Monday, October 22, 2007
We planned on leaving for a visit to California to visit our kids and friends there in the morning.
We learned from our kids and friends that San Diego, Ventura, Riverside and Orange counties are all on fire! All of the freeways leading in to these counties are involved in the fires and some are closed causing major traffic!
Watching this on the news reminded me of the first year we lived in Corona, CA in Riverside County. We had a fire come so close to our home that the firefighters had to light it right at the bottom of our hill so it would burn the other direction. I remember waking up the next morning and there was a fire truck right in front of our house and the firemen were taking a break. It was really scary and I feel for those people that are involved.
In San Diego alone they have evacuated 250,000 people, one of which is a friend of ours in Poway,CA near San Diego. As of 2PM today the fires have burned over 100,000 acres.
The Santa Ana winds blow the opposite direction of the normal winds and this causes like a suction. That and the dryness of not having any rain for over 13 months and 90 degree weather has made this a hell on earth.
Oregon is sending in helicopters, and fire engines and firefighters to help. Unfortunately there is more fire than there are firefighters and many people are going to lose their homes tonight.
Thursday, October 18, 2007
Some ordered their prairie schooners brand new from the factory, while others simply had the local blacksmith make the necessary adjustments on the farm wagon.
The Conestoga wagon, which originated in PA in the mid-1700's was the familiar prairie schooner with ends higher than the sides to keep the contents from spilling out going up or down steep hillsides.
The Conestoga had one disadvantage, though; it was big and heavy and for that reason many emigrant guide books recommended the Yankee wagon. The Yankee was much lighter and stronger. It was made of well-seasoned, close-grained oak that grew in the hills of New Hampshire and could be purchased for around $200.00.

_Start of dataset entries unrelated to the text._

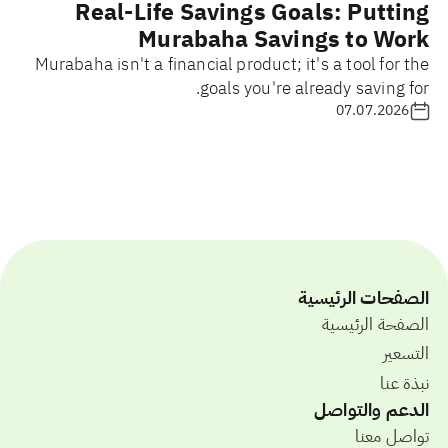
Real-Life Savings Goals: Putting
Murabaha Savings to Work
Murabaha isn't a financial product; it's a tool for the
goals you're already saving for.
07.07.2026
الصفحات الرئيسية
الصفحة الرئيسية
التسعير
نبذة عنا
الدعم والتواصل
تواصل معنا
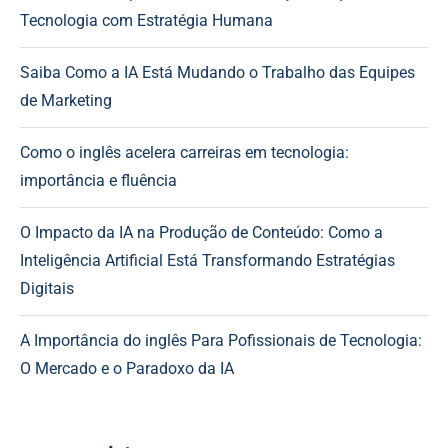
Tecnologia com Estratégia Humana
Saiba Como a IA Está Mudando o Trabalho das Equipes
de Marketing
Como o inglês acelera carreiras em tecnologia:
importância e fluência
O Impacto da IA na Produção de Conteúdo: Como a
Inteligência Artificial Está Transformando Estratégias
Digitais
A Importância do inglês Para Pofissionais de Tecnologia:
O Mercado e o Paradoxo da IA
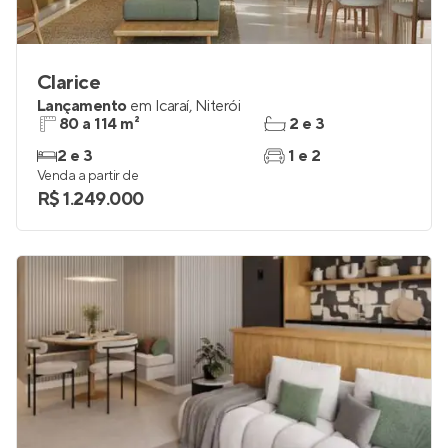
Clarice
Lançamento
em
Icaraí
,
Niterói
80 a 114 m²
2 e 3
2 e 3
1 e 2
Venda a partir de
R$ 1.249.000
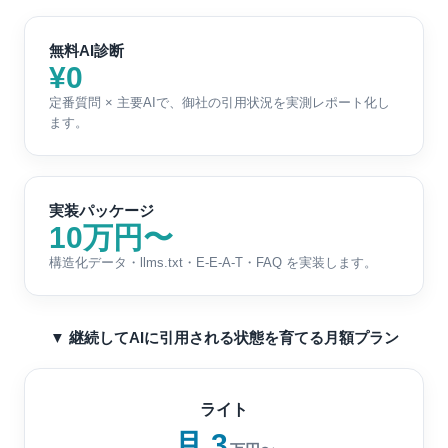
無料AI診断
¥0
定番質問 × 主要AIで、御社の引用状況を実測レポート化し
ます。
実装パッケージ
10万円〜
構造化データ・llms.txt・E-E-A-T・FAQ を実装します。
▼ 継続してAIに引用される状態を育てる月額プラン
ライト
月 3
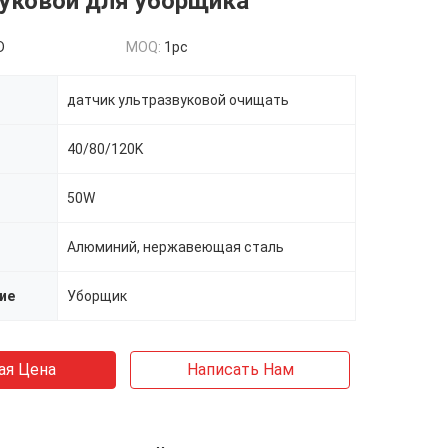
вуковой для уборщика
D
MOQ:
1pc
датчик ультразвуковой очищать
40/80/120K
50W
Алюминий, нержавеющая сталь
ие
Уборщик
ая Цена
Написать Нам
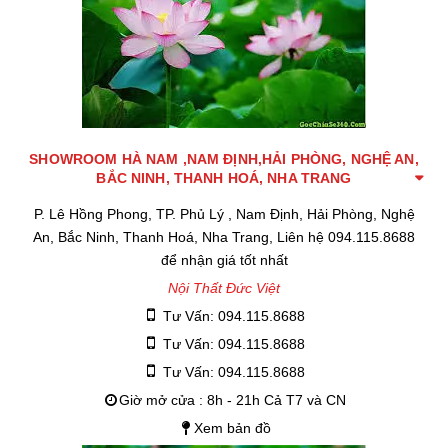
SHOWROOM HÀ NAM ,NAM ĐỊNH,HẢI PHÒNG, NGHỆ AN,
BẮC NINH, THANH HOÁ, NHA TRANG
P. Lê Hồng Phong, TP. Phủ Lý , Nam Định, Hải Phòng, Nghệ
An, Bắc Ninh, Thanh Hoá, Nha Trang, Liên hệ 094.115.8688
để nhận giá tốt nhất
Nội Thất Đức Việt
Tư Vấn: 094.115.8688
Tư Vấn: 094.115.8688
Tư Vấn: 094.115.8688
Giờ mở cửa : 8h - 21h Cả T7 và CN
Xem bản đồ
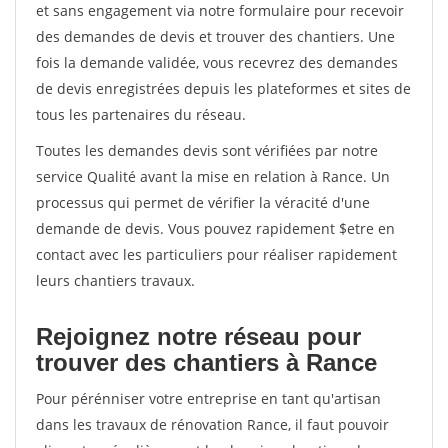
et sans engagement via notre formulaire pour recevoir
des demandes de devis et trouver des chantiers. Une
fois la demande validée, vous recevrez des demandes
de devis enregistrées depuis les plateformes et sites de
tous les partenaires du réseau.
Toutes les demandes devis sont vérifiées par notre
service Qualité avant la mise en relation à Rance. Un
processus qui permet de vérifier la véracité d'une
demande de devis. Vous pouvez rapidement $etre en
contact avec les particuliers pour réaliser rapidement
leurs chantiers travaux.
Rejoignez notre réseau pour
trouver des chantiers à Rance
Pour pérénniser votre entreprise en tant qu'artisan
dans les travaux de rénovation Rance, il faut pouvoir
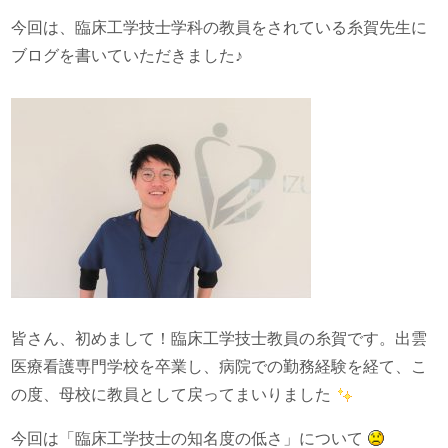
今回は、臨床工学技士学科の教員をされている糸賀先生に
ブログを書いていただきました♪
皆さん、初めまして！臨床工学技士教員の糸賀です。出雲
医療看護専門学校を卒業し、病院での勤務経験を経て、こ
の度、母校に教員として戻ってまいりました
今回は「臨床工学技士の知名度の低さ」について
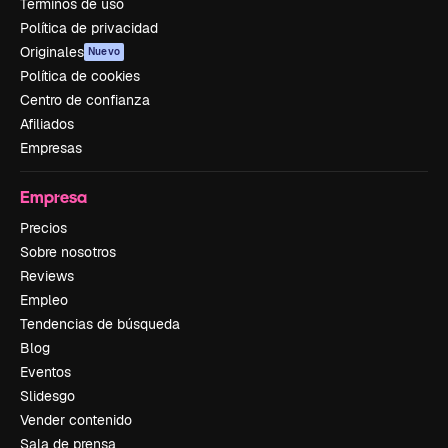
Términos de uso
Política de privacidad
Originales
Nuevo
Política de cookies
Centro de confianza
Afiliados
Empresas
Empresa
Precios
Sobre nosotros
Reviews
Empleo
Tendencias de búsqueda
Blog
Eventos
Slidesgo
Vender contenido
Sala de prensa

Families heading west spent many days reading their wagons, filling them with everything they could possibly need for a five-month journey. When packing was completed. a canvas covered was stretched over the top. If they followed the advice of experienced guides, the coverings were always doubled to provide greater protection against the weather. Many emigrants added their own personalk touch by painting slogans or their destinations on the canvas.
A wagon was worthless unless it had good wheels and Joel Palmer, who led many wagon trains westward, could not emphasize their importance strongly enough. "Wagon wheels", he suggested "should be at least one and three-quarters inches wide; three inches would be best of all for crossing the oftentimes loose, sandy roads. The rims should be, at the minimum, three-quarters of an inch thick and fastened to the felloes with bolts rather than nails. Hub boxes should be at least four inches thick."
If prairie schooners were well-seasoned and well-made and the oxen faithful and strong, the pioneer had a fighting chance to arrive in Oregon with a wagon that could be used for chores and transportation on his new farm.
My great great grandmother David was a cook on the Oregon trail. She traveled in a Prairie Scooner like this one. Can you imagine the months it took to get anywhere back then? Can you imagine being in the hot sun or the cold snow for months? Can you imagine cooking and trying to keep your dishes clean? Can you imagine not being able to take a bath for months? Can you imagine being attacked by Indians?
Makes a person more appreciative of what we have these days doesn't it?